**What is being asked**
Nothing but the records, repeated word for word and free of pictures, belongs in the answer.

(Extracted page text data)
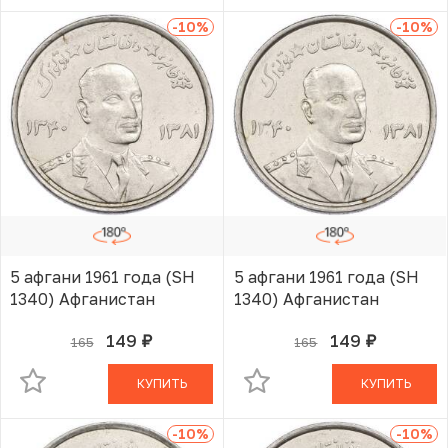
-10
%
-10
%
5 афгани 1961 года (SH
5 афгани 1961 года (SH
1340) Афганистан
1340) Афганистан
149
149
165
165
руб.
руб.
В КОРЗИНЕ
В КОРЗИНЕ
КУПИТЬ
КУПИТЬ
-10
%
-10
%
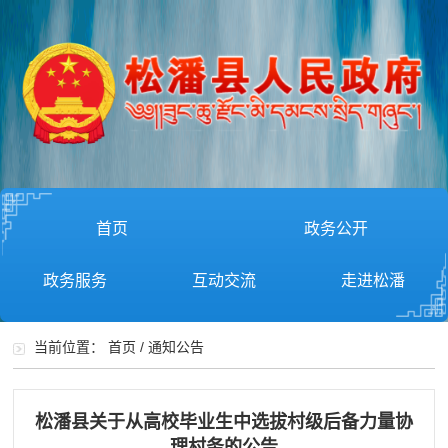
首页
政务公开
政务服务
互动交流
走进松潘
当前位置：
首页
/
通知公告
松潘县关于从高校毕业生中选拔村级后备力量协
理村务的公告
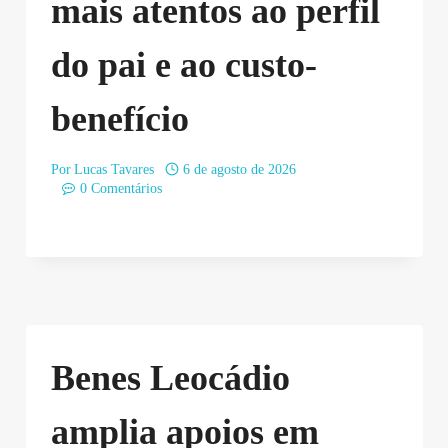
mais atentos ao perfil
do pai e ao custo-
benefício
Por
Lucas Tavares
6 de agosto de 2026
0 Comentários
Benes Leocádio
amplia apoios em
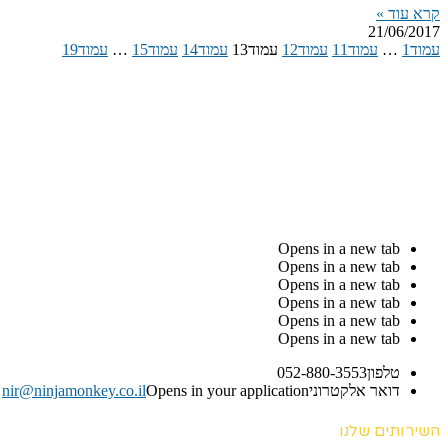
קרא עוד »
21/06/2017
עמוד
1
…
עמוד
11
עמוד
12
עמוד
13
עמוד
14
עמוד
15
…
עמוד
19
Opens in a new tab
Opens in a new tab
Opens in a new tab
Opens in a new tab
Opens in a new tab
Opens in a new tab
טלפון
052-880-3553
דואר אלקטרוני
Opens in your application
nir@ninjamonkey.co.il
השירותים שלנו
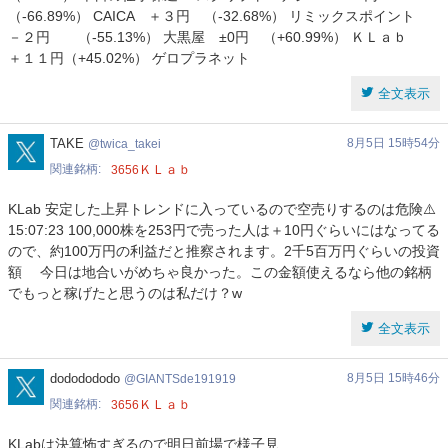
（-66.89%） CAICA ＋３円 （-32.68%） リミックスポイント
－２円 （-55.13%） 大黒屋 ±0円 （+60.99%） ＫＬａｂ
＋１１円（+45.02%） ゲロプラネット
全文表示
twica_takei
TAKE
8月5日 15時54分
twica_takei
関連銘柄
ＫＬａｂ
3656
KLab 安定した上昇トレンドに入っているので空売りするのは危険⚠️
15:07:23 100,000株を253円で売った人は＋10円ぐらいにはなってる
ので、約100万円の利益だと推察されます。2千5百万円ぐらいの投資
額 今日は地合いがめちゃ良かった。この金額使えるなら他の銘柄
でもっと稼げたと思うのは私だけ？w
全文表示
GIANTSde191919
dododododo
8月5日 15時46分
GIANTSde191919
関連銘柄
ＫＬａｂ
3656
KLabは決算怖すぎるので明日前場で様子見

**Exercise answer**
-10
%
-10
%
5 афгани 1961 года (SH
5 афгани 1961 года (SH
1340) Афганистан
1340) Афганистан
149
149
165
165
руб.
руб.
В КОРЗИНЕ
В КОРЗИНЕ
КУПИТЬ
КУПИТЬ
-10
%
-10
%
首页
政务公开
政务服务
互动交流
走进松潘
当前位置：
首页
/
通知公告
松潘县关于从高校毕业生中选拔村级后备力量协
理村务的公告
mais atentos ao perfil
do pai e ao custo-
benefício
Por
Lucas Tavares
6 de agosto de 2026
0 Comentários
Benes Leocádio
amplia apoios em
קרא עוד »
21/06/2017
עמוד
1
…
עמוד
11
עמוד
12
עמוד
13
עמוד
14
עמוד
15
…
עמוד
19
Opens in a new tab
Opens in a new tab
Opens in a new tab
Opens in a new tab
Opens in a new tab
Opens in a new tab
טלפון
052-880-3553
דואר אלקטרוני
Opens in your application
nir@ninjamonkey.co.il
השירותים שלנו
（-66.89%） CAICA ＋３円 （-32.68%） リミックスポイント
－２円 （-55.13%） 大黒屋 ±0円 （+60.99%） ＫＬａｂ
＋１１円（+45.02%） ゲロプラネット
全文表示
twica_takei
TAKE
8月5日 15時54分
twica_takei
関連銘柄
ＫＬａｂ
3656
KLab 安定した上昇トレンドに入っているので空売りするのは危険⚠️
15:07:23 100,000株を253円で売った人は＋10円ぐらいにはなってる
ので、約100万円の利益だと推察されます。2千5百万円ぐらいの投資
額 今日は地合いがめちゃ良かった。この金額使えるなら他の銘柄
でもっと稼げたと思うのは私だけ？w
全文表示
GIANTSde191919
dododododo
8月5日 15時46分
GIANTSde191919
関連銘柄
ＫＬａｂ
3656
KLabは決算怖すぎるので明日前場で様子見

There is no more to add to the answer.